Os resultados obtidos foram positivos e promissores para o futuro uso destas tecnologias em ambientes clínicos. De uma pesquisa inicial que resultou em 1678 estudos encontrados nesta temática, 19 cumpriam todos os critérios para uma análise quantitativa, exibindo valores já muito elevados de sensibilidade (90%) e de especificidade (89%). Em palavras mais simples, aproximadamente 9 em cada 10 lesões neoplásicas presentes foram corretamente detetadas e identificadas em todas as imagens analisadas pelo algoritmo, e aproximadamente 9 em cada 10 lesões classificadas como neoplásicas pelos algoritmos foram corretamente classificadas. Numa perspetiva mais técnica, a grande maioria dos algoritmos estava baseado nas mais recentes estruturas de redes neuronais profundas, com uma grande variedade de arquiteturas.
Apesar destes resultados carecerem ainda de uma validação em ambiente clínico, e do problema da deteção de pontos de referência gástricos estar muito menos desenvolvido do que o de deteção de lesões de cancro gástrico, é inequívoco que a atividade de investigação neste campo, associada aos muito promissores resultados já obtidos, traça um panorama muito positivo para a influência transformadora que a Inteligência Artificial vai muito provavelmente ter no rastreio e gestão de um crescente problema de saúde que é o cancro gástrico.
Referências
[1] Global Burden of Disease Collaborative Network. Global Burden of Disease Study 2016 (GBD 2016) Cancer Incidence, Mortality, Years of Life Lost, Years Lived with Disability, and Disability-Adjusted Life Years 1990-2016. Seattle, United States: Institute for Health Metrics and Evaluation (IHME), 2018.
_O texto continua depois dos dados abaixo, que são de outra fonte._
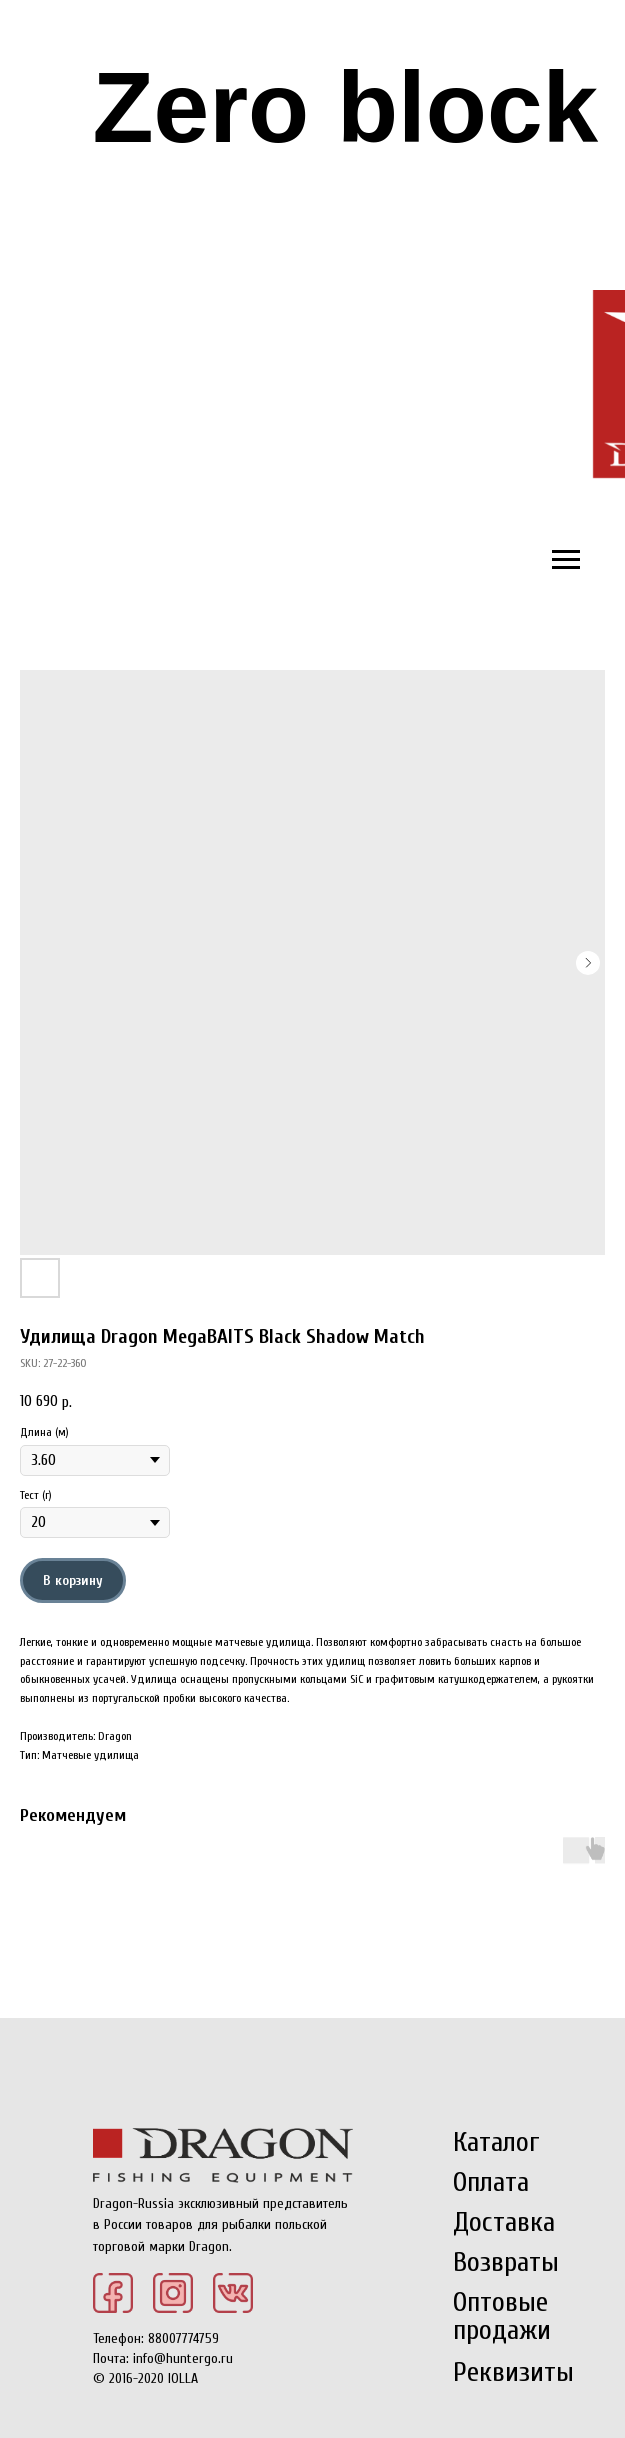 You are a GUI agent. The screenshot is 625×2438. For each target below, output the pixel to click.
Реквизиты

[2] Stomach Cancer - Symptoms and Causes – Mayo Clinic.
[3] Pimenta-Melo A., Monteiro-Soares M., Libânio D., Dinis-Ribeiro M., Missing rate for gastric cancer during upper gastrointestinal endoscopy: a systematic review and meta-analysis. Eur J Gastroenterol Hepatol. 2016 Sep;28(9):1041-9.
[4] Li . et al., Convolutional neural network for the diagnosis of early gastric cancer based on magnifying narrow band imaging, Gastric Cancer, 2020.
[5] Arribas J., Dinis-Ribeiro M., et al., Standalone Performance of Artificial Intelligence for Upper-GI Neoplasia: a Meta-analysis. Gut. 2020 (aceite para publicação).